» **GIVEN ENTRIES**:
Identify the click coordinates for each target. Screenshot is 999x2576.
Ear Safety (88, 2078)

* * *

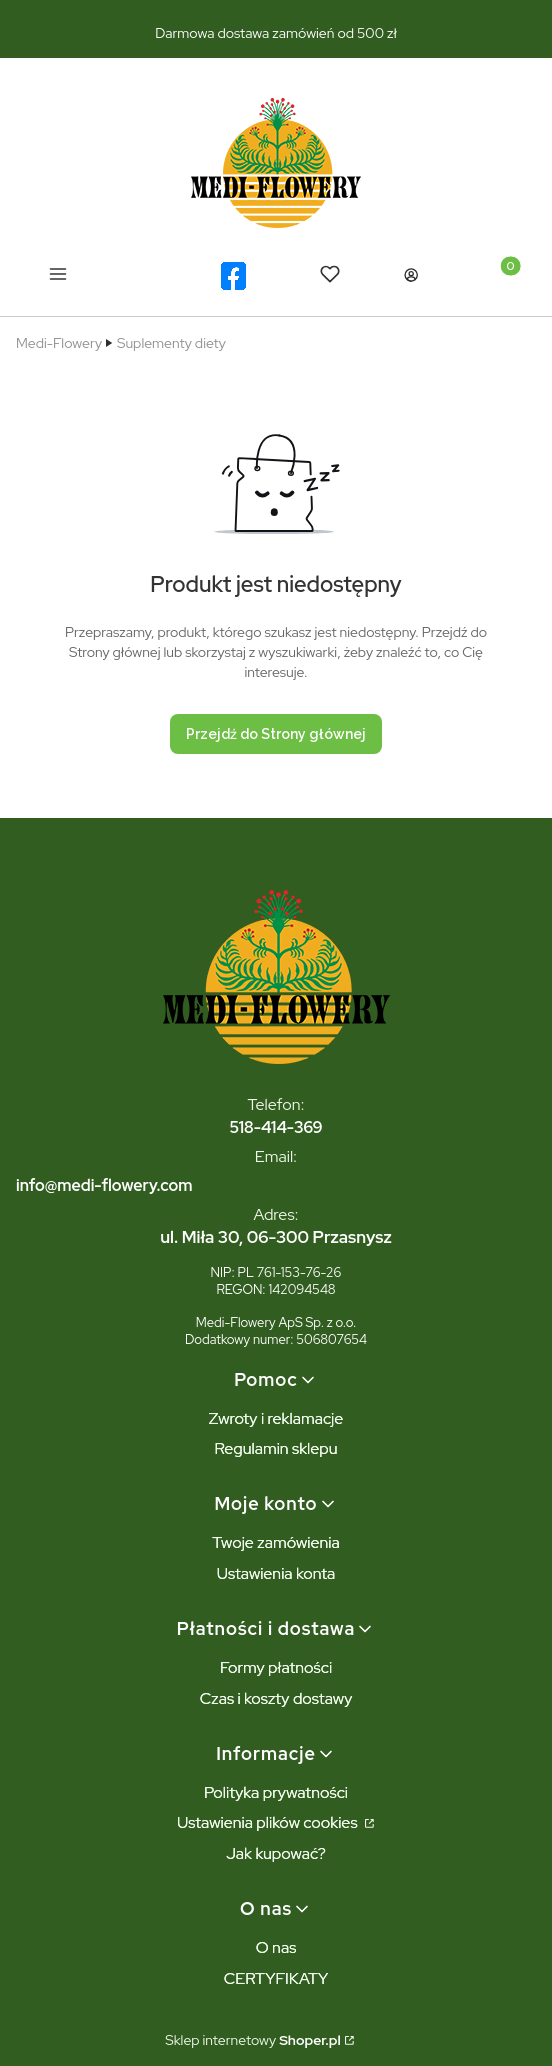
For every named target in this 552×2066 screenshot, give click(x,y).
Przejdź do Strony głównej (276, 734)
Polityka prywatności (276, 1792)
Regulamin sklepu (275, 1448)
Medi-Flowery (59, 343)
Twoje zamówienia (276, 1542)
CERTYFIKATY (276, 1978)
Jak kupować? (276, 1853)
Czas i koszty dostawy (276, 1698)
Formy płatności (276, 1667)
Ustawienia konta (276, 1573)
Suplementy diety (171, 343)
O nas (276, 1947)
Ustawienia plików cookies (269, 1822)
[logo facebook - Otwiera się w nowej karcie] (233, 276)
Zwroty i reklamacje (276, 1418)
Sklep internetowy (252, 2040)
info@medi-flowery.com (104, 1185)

---

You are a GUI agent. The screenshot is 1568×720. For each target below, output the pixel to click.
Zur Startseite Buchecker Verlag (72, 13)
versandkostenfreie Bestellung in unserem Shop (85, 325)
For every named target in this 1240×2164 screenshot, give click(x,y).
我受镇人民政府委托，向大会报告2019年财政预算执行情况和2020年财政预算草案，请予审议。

» **YOUR OBJECTIVE**: Every line above that holds the string "named" should be copied into the answer.

» **ANSWER BOX**:
For every named target in this 552×2066 screenshot, give click(x,y).
For every named target in this 1240×2164 screenshot, give click(x,y).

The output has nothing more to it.